Here's a ridicuously detailed table comparing F#, ocaml, haskell, scala, ML (ie. everything in the article but scheme), at the aptly named http://hyperpolyglot.wikidot.com/ml
> The people I know who do work in machine learning work in straight-up C, not Haskell, as the author suggests.
Is their work in applying ML theory, or creating more of it? ML almost always involves large datasets in practical use, but when you're trying to come up with a new method for ensuring correctness in some edge-case, you would be testing it with hypothetical extreme inputs, not feeding it mounds of data that won't trigger the problem. Haskell works well to model computer science research problems—that is, research into CS, not using CS to research other domains. Once your model has "solidified", you should by all means optimize it in C before running it on real-world data.
The people I know who do work in machine learning (Jon Kleinberg, Thorsten Joachims, and their students) work in straight-up C, not Haskell, as the author suggests. Most of the dominant methods used today, such as the SVM, boosting, and the dynamic programming methods used in genomics are (i) numerical more than symbolic and (ii) involve moving a LOT of data around, so you want control of your data structures. (Sometimes these guys compress in-memory pointers!)
I looked long and hard at Scala and decided that I didn't like what I saw. One problem is that, based on the JVM, type erasure is a big "broken window" that seriously damages the Scala type system. You can use generics for ~years~ in Java and never notice the problems that type erasure causes, but I find that 2/3 of the designs that I specifically want an advanced type system for do not work in Scala because of type erasure.
Another issue with Scala is that the interface with Java, particularly using collections, is awkward; people who want to work in the JVM but want concision might be happier with Groovy. Scala's Lispy-Lists are convenient for the pattern matching capabilities in Scala, but are much less efficient than the vector-based Lists that come with Java when your data gets big.
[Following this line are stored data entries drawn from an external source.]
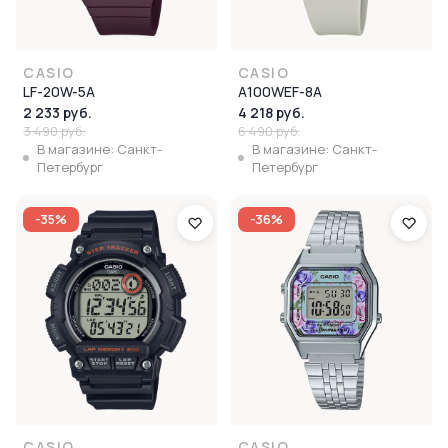
CASIO
CASIO
LF-20W-5A
A100WEF-8A
2 233 руб.
4 218 руб.
3 490 руб.
6 490 руб.
В магазине: Санкт-
В магазине: Санкт-
Петербург
Петербург
-35%
-36%
CASIO
CASIO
As for oCaml, the real excitement is in F#. You get the wonderful oCaml language and all of its features, plus you get an interface to the C#/.NET world that's much nicer than Scala's interface to the JVM. You've got access to the whole .NET framework base class library, plus all sorts of stuff that's been written for .NET.
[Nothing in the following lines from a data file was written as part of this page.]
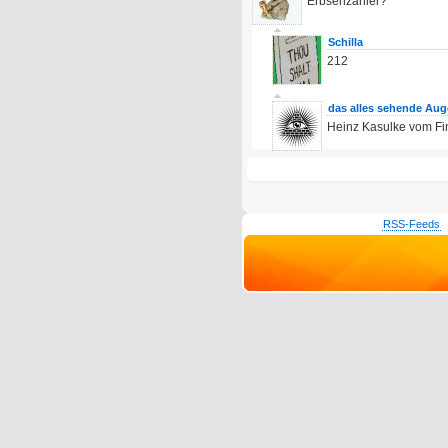
Erbsenzähler?
Schilla
212
das alles sehende Aug
Heinz Kasulke vom F
RSS-Feeds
I'd also put C# on the border between a "mainstream" and "advanced" language. C#'s generics implementation just added support for covariant and contravariant inheritance, which is one of the features that had me interested in Scala. C# has good lambdas, really neat stuff in LINQ, and "expression trees" which offer metaprogramming capabilities above and beyond any static language I've seen.
Note that there is a good open source implementation of the .NET framework, Mono, so you can develop in C# and F# and target Linux, MacOS and other platforms.